'Ordinary Heroes'
by Scott Turow
Farrar, Straus and Giroux, 384 pp., $25
Scott Turow, best known for his courtroom thrillers, takes a sharp detour in his new novel, "Ordinary Heroes." Rather than the typical murder potboiler, Turow offers a complex World War II novel, loosely based on his own father's wartime experiences.
Famous for his fast-paced murder mysteries with shocking last-minute plot twists and thoughtful narratives, Turow instead offers a sentimental and ill-conceived war novel.
"Ordinary Heroes" traces the efforts of Stewart Dubinsky, a lawyer featured in Turow's earlier works, as he tries to reconstruct his deceased father's wartime activities.
Like many a baby boomer sorting through the long-forgotten letters and records of his parents, Turow uncovers secrets from the past, in this case a collection of love letters that reveal his father's previously unknown court martial and imprisonment.

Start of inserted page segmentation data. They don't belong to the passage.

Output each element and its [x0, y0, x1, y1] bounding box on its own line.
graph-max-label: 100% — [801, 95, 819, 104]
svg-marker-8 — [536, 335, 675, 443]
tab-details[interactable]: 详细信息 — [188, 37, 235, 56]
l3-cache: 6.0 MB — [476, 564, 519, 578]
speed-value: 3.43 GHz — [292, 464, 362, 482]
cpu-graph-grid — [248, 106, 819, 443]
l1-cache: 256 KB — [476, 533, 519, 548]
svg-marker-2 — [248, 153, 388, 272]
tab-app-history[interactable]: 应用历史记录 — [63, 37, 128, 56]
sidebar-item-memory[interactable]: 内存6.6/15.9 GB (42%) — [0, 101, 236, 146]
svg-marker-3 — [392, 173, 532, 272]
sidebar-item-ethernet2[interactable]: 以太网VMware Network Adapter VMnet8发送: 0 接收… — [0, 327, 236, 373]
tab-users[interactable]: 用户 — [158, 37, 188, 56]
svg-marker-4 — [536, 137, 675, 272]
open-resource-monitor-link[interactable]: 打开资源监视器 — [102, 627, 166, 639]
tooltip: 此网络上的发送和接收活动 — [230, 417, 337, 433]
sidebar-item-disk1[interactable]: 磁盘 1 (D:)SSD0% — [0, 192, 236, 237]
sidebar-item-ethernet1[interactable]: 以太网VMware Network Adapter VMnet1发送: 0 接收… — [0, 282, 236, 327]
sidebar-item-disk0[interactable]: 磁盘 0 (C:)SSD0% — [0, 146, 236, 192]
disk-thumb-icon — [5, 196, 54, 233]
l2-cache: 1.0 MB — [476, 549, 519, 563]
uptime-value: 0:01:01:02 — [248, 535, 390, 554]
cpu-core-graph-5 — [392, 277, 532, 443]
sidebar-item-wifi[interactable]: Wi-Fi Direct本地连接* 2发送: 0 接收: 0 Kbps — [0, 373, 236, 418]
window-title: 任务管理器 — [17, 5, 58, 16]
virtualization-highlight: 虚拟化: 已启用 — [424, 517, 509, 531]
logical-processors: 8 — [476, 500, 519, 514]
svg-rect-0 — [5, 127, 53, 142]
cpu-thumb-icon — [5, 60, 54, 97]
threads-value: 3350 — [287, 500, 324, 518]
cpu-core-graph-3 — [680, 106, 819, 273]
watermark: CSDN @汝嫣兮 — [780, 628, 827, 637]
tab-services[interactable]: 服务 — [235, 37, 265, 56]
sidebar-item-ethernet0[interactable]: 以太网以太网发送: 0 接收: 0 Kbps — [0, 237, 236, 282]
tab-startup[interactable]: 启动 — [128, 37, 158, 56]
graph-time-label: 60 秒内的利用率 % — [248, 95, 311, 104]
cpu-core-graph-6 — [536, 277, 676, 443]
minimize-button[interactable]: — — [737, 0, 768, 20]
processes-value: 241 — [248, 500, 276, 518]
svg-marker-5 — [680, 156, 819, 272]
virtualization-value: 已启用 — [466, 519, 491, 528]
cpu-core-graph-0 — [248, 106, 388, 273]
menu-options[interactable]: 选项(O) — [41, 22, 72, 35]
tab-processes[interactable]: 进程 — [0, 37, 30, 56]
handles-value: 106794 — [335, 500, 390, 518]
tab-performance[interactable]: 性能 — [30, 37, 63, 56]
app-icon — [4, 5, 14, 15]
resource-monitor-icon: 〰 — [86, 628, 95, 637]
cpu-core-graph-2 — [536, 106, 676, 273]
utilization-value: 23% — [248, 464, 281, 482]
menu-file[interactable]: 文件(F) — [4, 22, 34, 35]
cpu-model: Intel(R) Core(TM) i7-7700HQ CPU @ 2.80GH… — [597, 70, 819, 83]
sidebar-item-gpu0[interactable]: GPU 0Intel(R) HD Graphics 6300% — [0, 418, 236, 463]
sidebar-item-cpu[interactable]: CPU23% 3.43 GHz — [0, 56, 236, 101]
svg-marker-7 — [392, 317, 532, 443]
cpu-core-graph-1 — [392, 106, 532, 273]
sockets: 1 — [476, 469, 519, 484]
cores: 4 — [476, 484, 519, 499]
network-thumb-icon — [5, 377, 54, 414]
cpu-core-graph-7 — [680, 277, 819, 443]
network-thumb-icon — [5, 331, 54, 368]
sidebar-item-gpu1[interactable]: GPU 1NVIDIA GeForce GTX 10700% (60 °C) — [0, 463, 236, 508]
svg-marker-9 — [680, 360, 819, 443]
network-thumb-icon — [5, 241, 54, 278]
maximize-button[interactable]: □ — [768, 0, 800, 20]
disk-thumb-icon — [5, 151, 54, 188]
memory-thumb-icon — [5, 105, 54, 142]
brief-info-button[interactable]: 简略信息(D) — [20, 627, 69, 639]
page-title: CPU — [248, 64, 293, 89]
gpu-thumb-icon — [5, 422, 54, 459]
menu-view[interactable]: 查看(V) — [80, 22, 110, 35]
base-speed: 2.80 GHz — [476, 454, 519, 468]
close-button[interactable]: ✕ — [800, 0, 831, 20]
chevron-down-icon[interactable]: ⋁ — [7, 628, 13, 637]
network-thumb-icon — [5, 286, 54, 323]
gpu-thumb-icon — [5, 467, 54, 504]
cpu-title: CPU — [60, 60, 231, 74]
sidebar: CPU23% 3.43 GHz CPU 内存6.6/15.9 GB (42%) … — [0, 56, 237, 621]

Dubinsky tracks down the JAG corps lawyer who defended his father, Barrington Leach, now ailing in a nursing home. Improbably, however, Leach still possesses a copy of the records from the court martial.

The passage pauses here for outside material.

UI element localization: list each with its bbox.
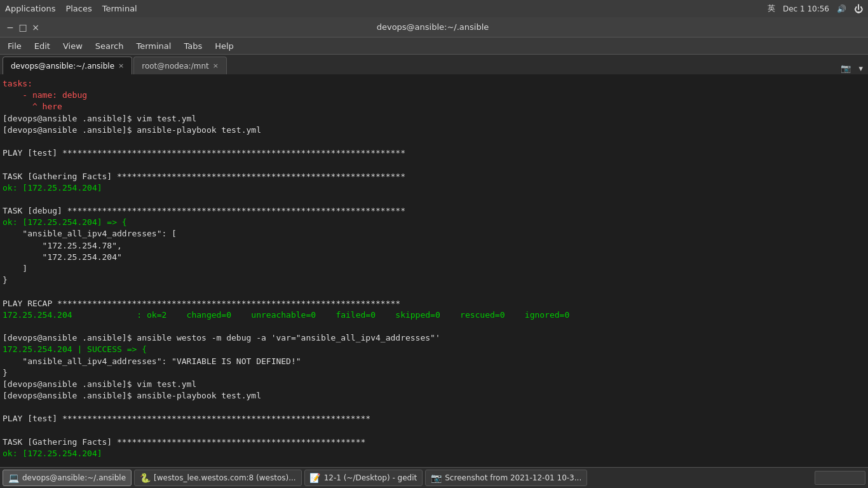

This alone is enough to make the reader scratch his or her head and wonder what Turow was thinking. Most nursing-home occupants are lucky to keep their own toilet kit, much less obscure legal records from 50 years ago.
In any event, the records contain a handwritten account, by Dubinsky's father, in which he describes for his lawyer's benefit the events leading up to his court martial. The account begins as Leach is given the assignment to travel the front lines during the Battle of the Bulge in northern France in search of an OSS officer named Robert Martin.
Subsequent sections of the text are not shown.